Patryk J. Babiracki
University of Texas at Arlington
USA
E-Mail: babiracki [at] uta.edu
Projekt
Soviet Soft Power and the Poles: The Battle for Hearts and Minds in Stalin’s New Empire, 1943-1957
The nine-month Volkswagen-Mellon post-doctoral fellowship at the Centre for Contemporary History in Potsdam (May-August of 2013, 14 and 15) will enable me to achieve two goals.

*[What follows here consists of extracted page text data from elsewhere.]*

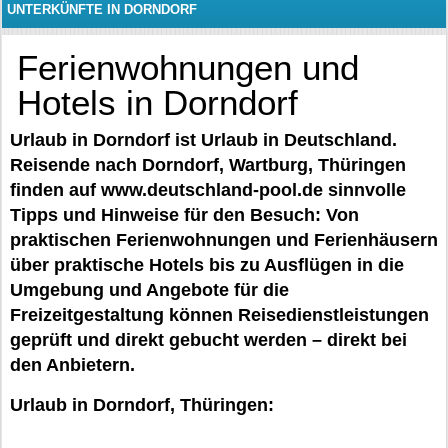
UNTERKÜNFTE IN DORNDORF
Ferienwohnungen und
Hotels in Dorndorf
Urlaub in Dorndorf ist Urlaub in Deutschland.
Reisende nach Dorndorf, Wartburg, Thüringen
finden auf www.deutschland-pool.de sinnvolle
Tipps und Hinweise für den Besuch: Von
praktischen Ferienwohnungen und Ferienhäusern
über praktische Hotels bis zu Ausflügen in die
Umgebung und Angebote für die
Freizeitgestaltung können Reisedienstleistungen
geprüft und direkt gebucht werden – direkt bei
den Anbietern.
Urlaub in Dorndorf, Thüringen:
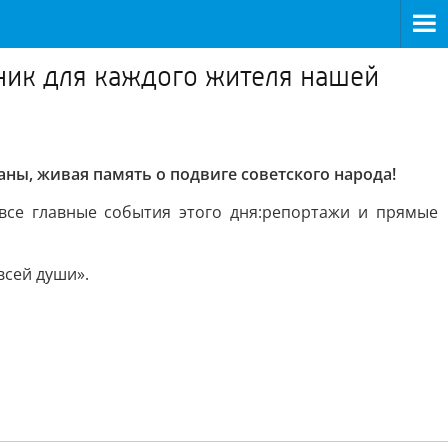
ник для каждого жителя нашей
ы, живая память о подвиге советского народа!
се главные события этого дня:
репортажи и прямые
всей души».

First, I shall be completing my monograph entitled "Soviet Soft Power and the Poles: The Battle for Hearts and Minds in Stalin’s New Empire, 1943-1957". Concentrating on the long, dark postwar decade, the book examines the little known Soviet efforts to build its postwar East European empire through culture - artistic and scientific contacts, mass media and student exchanges. It is common knowledge that East European communists after the Second World War duly executed Moscow's wishes as they launched a brutal transformation of the local societies, economies and cultures. Less known is that their ideas about how to use "soft power", or broadly-understood cultural cooperation, often had to compete with those of the vigilant Soviet officials who were responsible for cultural outreach. By showing that the Soviet authorities failed to secure a degree of popular legitimacy abroad through direct interventions, my study, based on Russian and Polish archival material, helps explain why the Soviet empire in Eastern Europe crumbled so easily in 1989-1991.
While in Potsdam, I shall also develop two new research projects, both of which examine transnational flows and roles of culture in the Soviet Bloc.